Renal mass biopsy as a diagnostic test

  • 2. Renal mass biopsy should include at least 2–3 core biopsies to sample the mass. Fine-needle aspiration is not sufficient.

  • 3. The diagnostic accuracy of renal mass biopsy varies by hospital, mass size, mass location, and patient factors.

The utility of renal mass biopsy depends on its ability to provide a diagnosis of malignant vs. benign histology. Importantly, renal mass biopsy should include multiple core tissue samples (at least 2–3) using a large bore needle (16–18 gauge) through a coaxial sheath.12 Core needle biopsies are superior in diagnostic ability when compared to fine-needle aspiration of a mass and should be considered standard of care for renal mass biopsy.23

Numerous series of renal mass biopsy for small renal masses performed at experienced centers have been published, including several with Canadian data.57 A recent systematic review and meta-analysis including 57 studies and 5228 patients reported on the diagnostic characteristics of renal mass biopsy. The overall diagnostic rate was 92% (interquartile range [IQR] 81–97%) and the non-diagnostic biopsy rate ranged from 0–23%.7 Diagnostic rate indicates the percentage of renal mass biopsies that the pathologist was able to provide a diagnosis of malignant or benign pathology based on the tissue sampled. A non-diagnostic biopsy indicates that only normal renal tissue was sampled (i.e., the biopsy missed the mass) or the pathologist was unable to differentiate benign vs. malignant pathology of the mass.24 A true positive biopsy result indicates that the biopsy pathology was concordant with the surgical pathology (e.g., both showed RCC). A true negative biopsy would indicate that there is no malignancy in the mass if the biopsy is benign. Since most series do not remove masses with benign findings on biopsy, the true negative rate is frequently unknown, and calculation of sensitivity and specificity is limited. The largest Canadian series on renal mass biopsy recently reported a diagnostic rate of 90% (n=476) for patients with a small renal mass.6 In this series, for patients with a non-diagnostic first renal mass biopsy who then underwent a second biopsy (n=24), 83% had a diagnostic second renal mass biopsy.6 The true positive rate for renal mass biopsy has been reported between 74% and 100%.7 However, the concordance between tumor (mass) grade on biopsy and grade on surgical pathology is 62.5% (IQR 52.1–72.1%).7

A team of physicians with experience performing and analyzing the results of renal mass biopsies is important. Centers with an experienced radiologist to perform renal mass biopsies and a genitourinary pathologist to review the tissue have reported consistently high diagnostic rates.5,7,25,26 It is not known if these results can be replicated in lower-volume centers. Systematic reviews have shown variability in diagnostic accuracy of renal mass biopsy does exist between centers, therefore, individual centers are encouraged to review their institutional experience when possible. 7,27 Patient factors and mass characteristics may alter the difficulty and decrease the accuracy of renal mass biopsy. Smaller mass diameter, cystic components, and longer skin-to-mass distance reduce the diagnostic yield of a renal mass biopsy.5,28

Safety of renal mass biopsy

  • 4. Renal mass biopsy is safe, with low rates of complications when performed at experienced centers in properly selected patients. Patients should be informed of the risk of complications.

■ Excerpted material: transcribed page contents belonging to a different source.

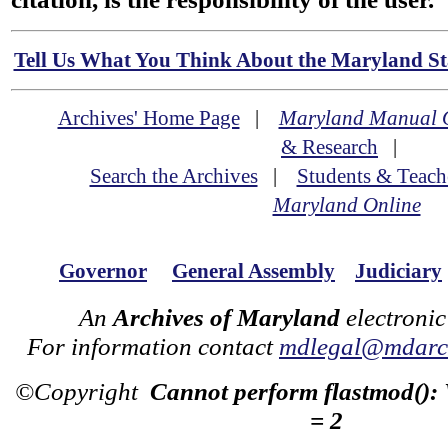
Tell Us What You Think About the Maryland Sta
Archives' Home Page
|
Maryland Manual 
& Research
|
Search the Archives
|
Students & Teach
Maryland Online
Governor
General Assembly
Judiciary
An
Archives of Maryland
electronic
For information contact
mdlegal@mdarch
©Copyright
Cannot perform flastmod():
= 2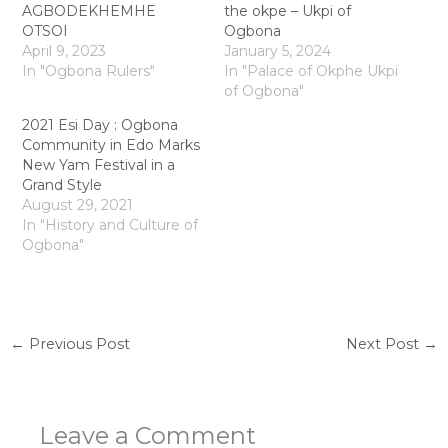
AGBODEKHEMHE
the okpe – Ukpi of
OTSOI
Ogbona
April 9, 2023
January 5, 2024
In "Ogbona Rulers"
In "Palace of Okphe Ukpi
of Ogbona"
2021 Esi Day : Ogbona
Community in Edo Marks
New Yam Festival in a
Grand Style
August 29, 2021
In "History and Culture of
Ogbona"
←
Previous Post
Next Post
→
Leave a Comment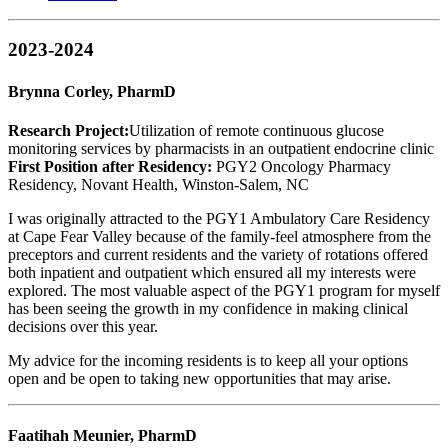
2023-2024
Brynna Corley, PharmD
Research Project:
Utilization of remote continuous glucose
monitoring services by pharmacists in an outpatient endocrine clinic
First Position after Residency:
PGY2 Oncology Pharmacy
Residency, Novant Health, Winston-Salem, NC
I was originally attracted to the PGY1 Ambulatory Care Residency
at Cape Fear Valley because of the family-feel atmosphere from the
preceptors and current residents and the variety of rotations offered
both inpatient and outpatient which ensured all my interests were
explored. The most valuable aspect of the PGY1 program for myself
has been seeing the growth in my confidence in making clinical
decisions over this year.
My advice for the incoming residents is to keep all your options
open and be open to taking new opportunities that may arise.
Faatihah Meunier, PharmD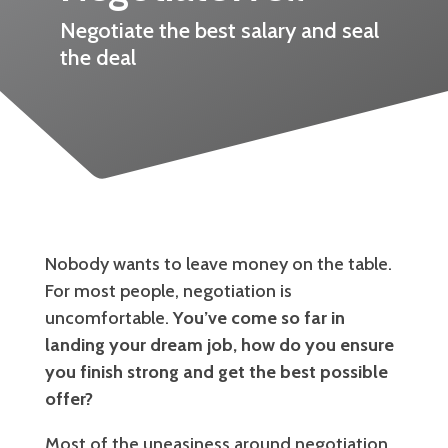
Negotiate the best salary and seal
the deal
Nobody wants to leave money on the table.
For most people, negotiation is
uncomfortable.
You’ve come so far in
landing your dream job, how do you ensure
you finish strong and get the best possible
offer?
Most of the uneasiness around negotiation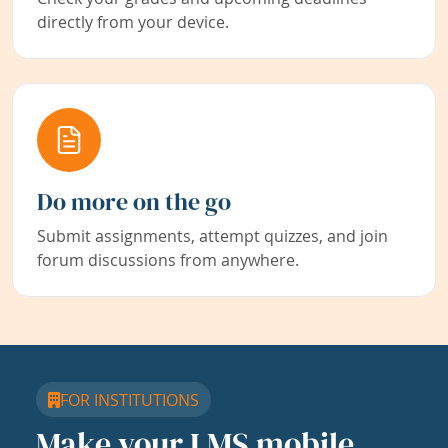
directly from your device.
Do more on the go
Submit assignments, attempt quizzes, and join
forum discussions from anywhere.
FOR INSTITUTIONS
Make your LMS mobile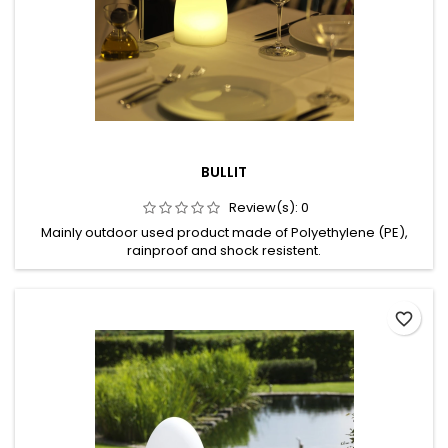
BULLIT
Review(s):
0
Mainly outdoor used product made of Polyethylene (PE),
rainproof and shock resistent.
favorite_border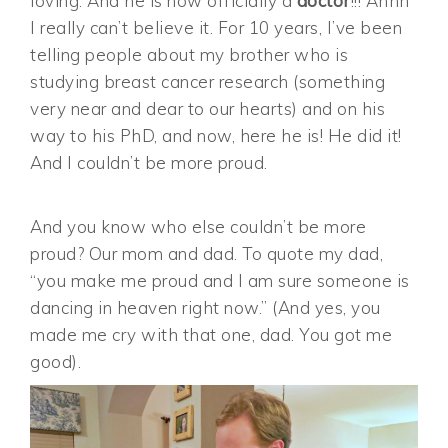
loving. And he is now officially a
doctor
!!! Ahhh
I really can’t believe it. For 10 years, I’ve been
telling people about my brother who is
studying breast cancer research (something
very near and dear to our hearts) and on his
way to his PhD, and now, here he is! He did it!
And I couldn’t be more proud.
And you know who else couldn’t be more
proud? Our mom and dad. To quote my dad,
“you make me proud and I am sure someone is
dancing in heaven right now.” (And yes, you
made me cry with that one, dad. You got me
good).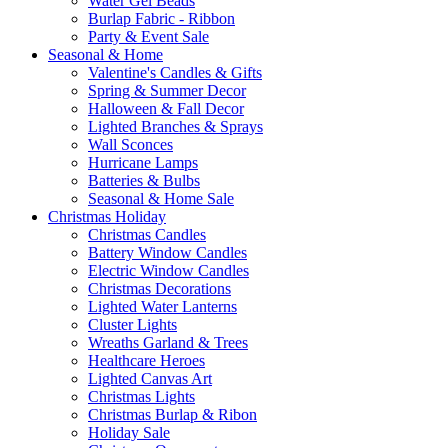
Water Gel Beads
Burlap Fabric - Ribbon
Party & Event Sale
Seasonal & Home
Valentine's Candles & Gifts
Spring & Summer Decor
Halloween & Fall Decor
Lighted Branches & Sprays
Wall Sconces
Hurricane Lamps
Batteries & Bulbs
Seasonal & Home Sale
Christmas Holiday
Christmas Candles
Battery Window Candles
Electric Window Candles
Christmas Decorations
Lighted Water Lanterns
Cluster Lights
Wreaths Garland & Trees
Healthcare Heroes
Lighted Canvas Art
Christmas Lights
Christmas Burlap & Ribon
Holiday Sale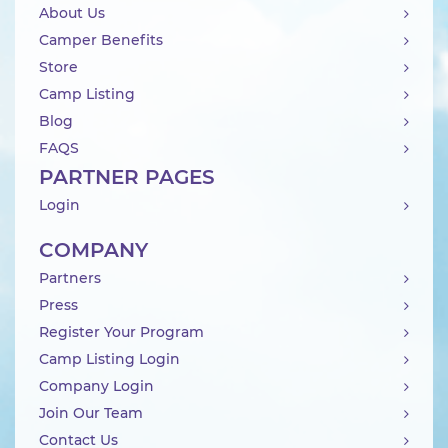
About Us
Camper Benefits
Store
Camp Listing
Blog
FAQS
PARTNER PAGES
Login
COMPANY
Partners
Press
Register Your Program
Camp Listing Login
Company Login
Join Our Team
Contact Us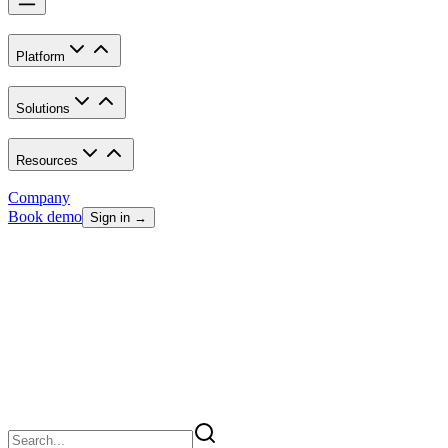
Platform
Solutions
Resources
Company
Book demo
Sign in →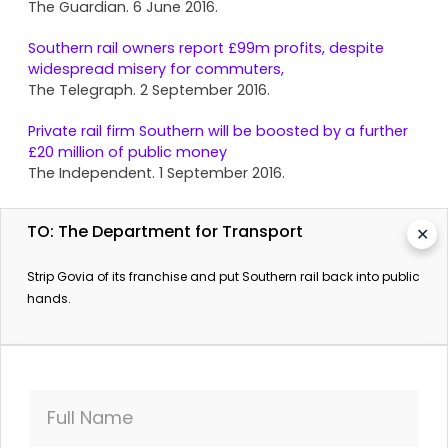
The Guardian. 6 June 2016.
Southern rail owners report £99m profits, despite
widespread misery for commuters,
The Telegraph. 2 September 2016.
Private rail firm Southern will be boosted by a further
£20 million of public money
The Independent. 1 September 2016.
Southern To Cut 350 Trains A Day, Union Claims
TO: The Department for Transport
✕
Sky News. 4 July 2016.
Calls intensify to strip 'incompetent' Southern rail
Strip Govia of its franchise and put Southern rail back into public
operator of franchise
hands.
The Guardian. 4 July 2016.
Full Name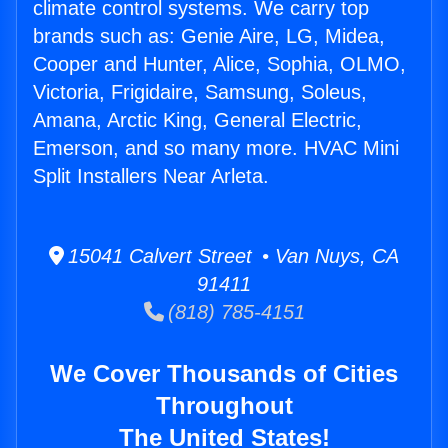
climate control systems. We carry top
brands such as: Genie Aire, LG, Midea,
Cooper and Hunter, Alice, Sophia, OLMO,
Victoria, Frigidaire, Samsung, Soleus,
Amana, Arctic King, General Electric,
Emerson, and so many more. HVAC Mini
Split Installers Near Arleta.
15041 Calvert Street • Van Nuys, CA
91411
(818) 785-4151
We Cover Thousands of Cities
Throughout
The United States!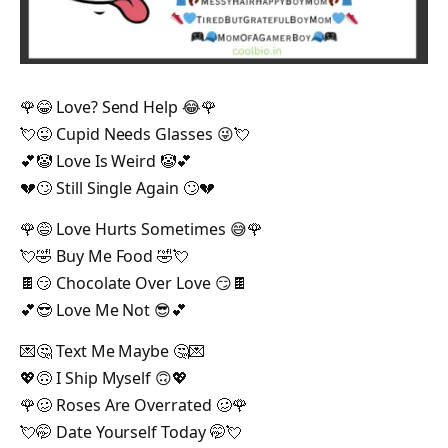
🌹😂 Love? Send Help 😂🌹
💘😜 Cupid Needs Glasses 😜💘
💕🤡 Love Is Weird 🤡💕
💔🙄 Still Single Again 🙄💔
🌹😅 Love Hurts Sometimes 😅🌹
💘🤣 Buy Me Food 🤣💘
🍫😏 Chocolate Over Love 😏🍫
💕😎 Love Me Not 😎💕
💌🤔 Text Me Maybe 🤔💌
💖🙃 I Ship Myself 🙃💖
🌹🥴 Roses Are Overrated 🥴🌹
💘🤭 Date Yourself Today 🤭💘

The benefit-to-risk ratio of a diagnostic test should be considered prior to ordering the test. This is especially true for invasive tests, including renal mass biopsy. The overall risk of complications following renal mass biopsy in published series is 8%, with the majority of these being Clavien 1 complications.7 The most common risk of renal mass biopsy is bleeding, which is usually minor and limited to a self-resolving perirenal hematoma (4.3%).7 Mild hematuria and back pain are reported in 3.2% and 3% of patients, respectively.7 Significant bleeding requiring blood transfusion was reported in 0.7% of patients.7 Clavien ≥2 complications are uncommon (<0.5%) in reported series.7 The risk of complications varies by center, patient, and mass characteristics, and these should be considered when counselling patients.

Tumor seeding of the biopsy tract may be a concern when a malignant mass is sampled. Very few cases of tumor seeding along the biopsy tract after renal mass biopsy have been reported in contemporary series.7,12 One recent case series from a referral center in the U.K. reported evidence of RCC along the biopsy tract of seven patients based on examination of the surgical specimen.29 Tumor seeding following renal mass biopsy causing clinical manifestations is currently felt to be a low risk to patients.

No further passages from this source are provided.